The great authors did it again and again:
They incorporated personal and biographical elements into their storytelling.
Goethe incorporated personal elements into “The Sorrows of Young Werther.”
Hemingway incorporated his hunting and fishing experiences into his stories.
And the writer of the best series of all time (“The Sopranos”) – David Chase – brought his experiences with his annoying mother into the series by incorporating a very annoying female character into the series.
This should be done consciously.
If you do this unconsciously, it will read like an unresolved trauma or like an offended person who wants to “process something”.
19. Forget the first thought – and the 2nd and the 3rd and the 4th.
I have to puke.
If I have to read “Practice makes perfect” again.
Or when an author begins his text with the following passage:
“As we all know, healthy eating is very important.”
Age.
Tell me something new
You see, if you write down the first thing that comes to mind, it is often rubbish.
It is:
1. A truism (“Practice makes perfect”)
2. A cliché (“Everything’s fine”)
3. An empty phrase (“As we already know…”)

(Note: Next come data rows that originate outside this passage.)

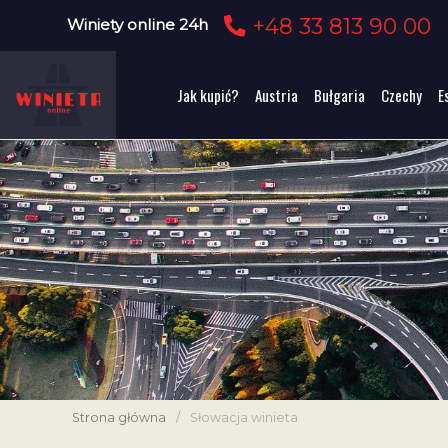
+48 33 813 90 00
Winiety online 24h
Jak kupić?
Austria
Bułgaria
Czechy
E
Strona główna
/
Słowacja winieta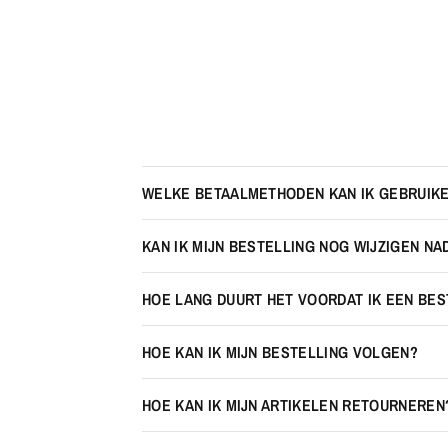
WELKE BETAALMETHODEN KAN IK GEBRUIK
KAN IK MIJN BESTELLING NOG WIJZIGEN NA
HOE LANG DUURT HET VOORDAT IK EEN BE
HOE KAN IK MIJN BESTELLING VOLGEN?
HOE KAN IK MIJN ARTIKELEN RETOURNEREN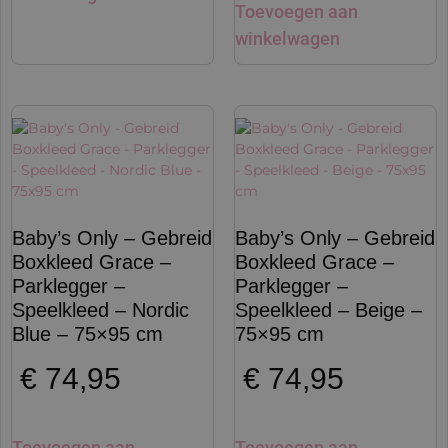
Toevoegen aan
winkelwagen
Baby’s Only – Gebreid
Baby’s Only – Gebreid
Boxkleed Grace –
Boxkleed Grace –
Parklegger –
Parklegger –
Speelkleed – Nordic
Speelkleed – Beige –
Blue – 75×95 cm
75×95 cm
€
74,95
€
74,95
Toevoegen aan
Toevoegen aan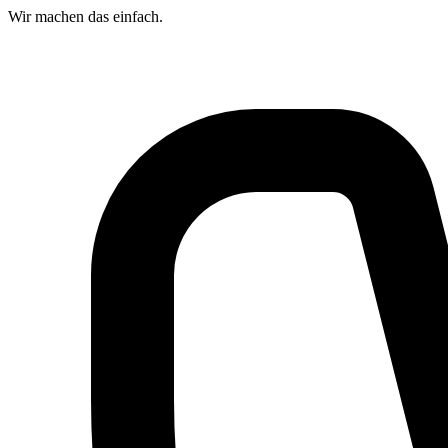
Wir machen das
einfach.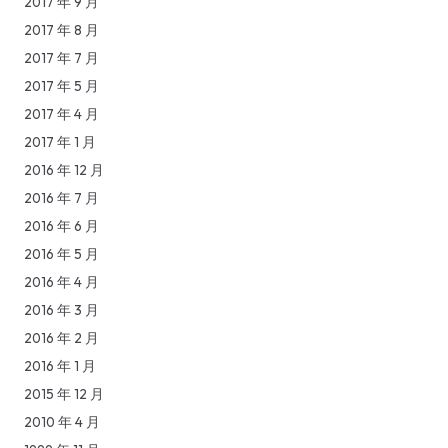
2017 年 9 月
2017 年 8 月
2017 年 7 月
2017 年 5 月
2017 年 4 月
2017 年 1 月
2016 年 12 月
2016 年 7 月
2016 年 6 月
2016 年 5 月
2016 年 4 月
2016 年 3 月
2016 年 2 月
2016 年 1 月
2015 年 12 月
2010 年 4 月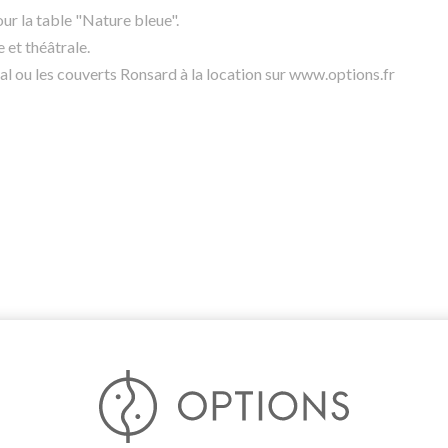
our la table "Nature bleue".
 et théâtrale.
l ou les couverts Ronsard à la location sur
www.options.fr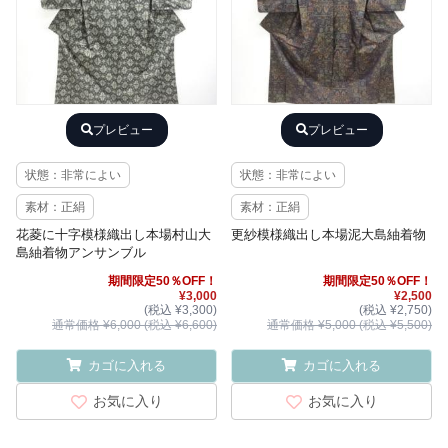
プレビュー
プレビュー
状態：非常によい
状態：非常によい
素材：正絹
素材：正絹
花菱に十字模様織出し本場村山大
更紗模様織出し本場泥大島紬着物
島紬着物アンサンブル
期間限定50％OFF！
期間限定50％OFF！
¥3,000
¥2,500
(税込 ¥3,300)
(税込 ¥2,750)
通常価格 ¥6,000 (税込 ¥6,600)
通常価格 ¥5,000 (税込 ¥5,500)
カゴに入れる
カゴに入れる
お気に入り
お気に入り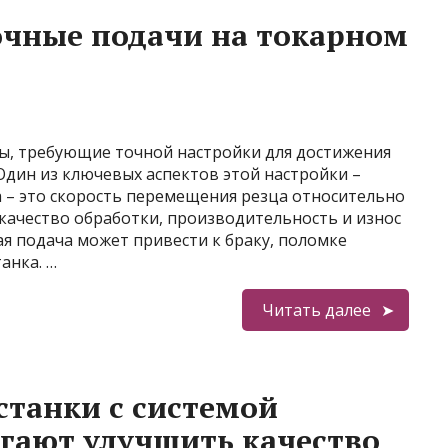
очные подачи на токарном
ы, требующие точной настройки для достижения
Один из ключевых аспектов этой настройки –
а – это скорость перемещения резца относительно
 качество обработки, производительность и износ
я подача может привести к браку, поломке
анка. …
Читать далее
танки с системой
гают улучшить качество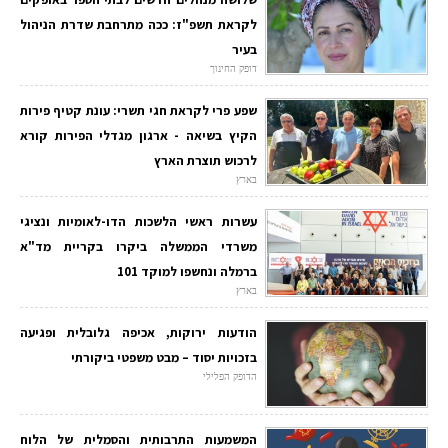
לקראת תשפ"ז: ככה מתרחבת שדרת הניהול
בעיר
דופק החינוך
שפע פרי לקראת חגי תשרי: עונת קטיף פירות
הקיץ בשיאה - ארגון מגדלי הפירות קורא
לרכוש תוצרת הארץ
בארץ
עשרות ראשי הלשכות הדו-לאומיות ונציגי
משרדי הממשלה ביקרו בקריית מד"א
ברמלה ונחשפו למוקד 101
בארץ
הודעות ירוקות, אכיפה גלובלית ופגיעה
בזכויות יסוד – מבט משפטי ביקורתי
הדופק הפלילי
המשמעות התרבותית והסמלית של הלוח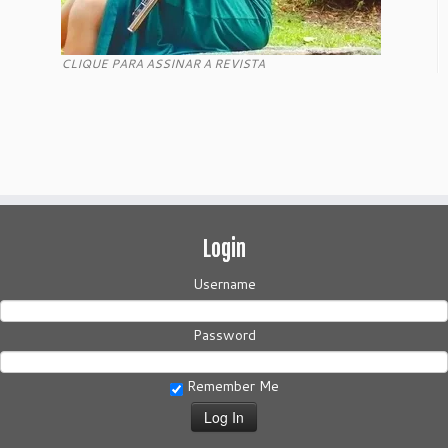
CLIQUE PARA ASSINAR A REVISTA
Login
Username
Password
Remember Me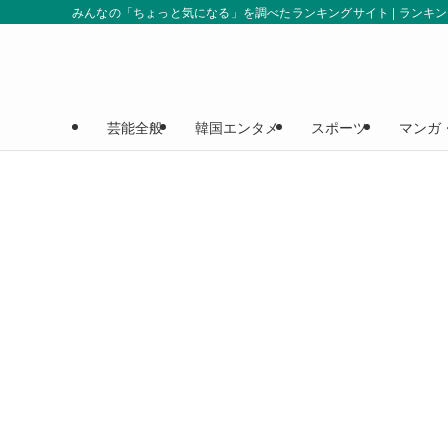
みんなの「ちょっと気になる」を調べたランキングサイト | ランキ
芸能全般
韓国エンタメ
スポーツ
マンガ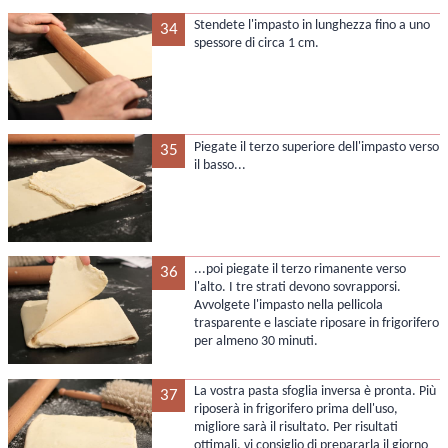
Stendete l'impasto in lunghezza fino a uno
34
spessore di circa 1 cm.
Piegate il terzo superiore dell'impasto verso
35
il basso...
...poi piegate il terzo rimanente verso
36
l'alto. I tre strati devono sovrapporsi.
Avvolgete l'impasto nella pellicola
trasparente e lasciate riposare in frigorifero
per almeno 30 minuti.
La vostra pasta sfoglia inversa è pronta. Più
37
riposerà in frigorifero prima dell'uso,
migliore sarà il risultato. Per risultati
ottimali, vi consiglio di prepararla il giorno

4. Political speak (“The sustainable development of a value-oriented evaluation system through the coordination of decentralized influencing factors.”)
With it:
Take your time.
Especially for the first sentence.
The rule is: the less work you put into your storytelling, the more work it is for your reader to read the tough text.
20. The first usa email list draft always sucks
Storytelling Law: The first draft is always
“The first draft of anything is shit.”
– Ernest Hemingway
Anyone who thinks differently is arrogant.
If the great writers of our time need several attempts, then you certainly do too.
James A. Michener said:
“I’m not a very good writer. But I’m a very good rewriter.”
Don’t give up if the first draft is bad.
There is no shame in this.
It is a tools to schedule your email campaigns shame when
1. you publish the bad draft.
2. you do not publish the draft and abandon it.
But if you want to be numbers become a master of your craft, then edit, revise and refine until your text shines like a polished patent leather shoe.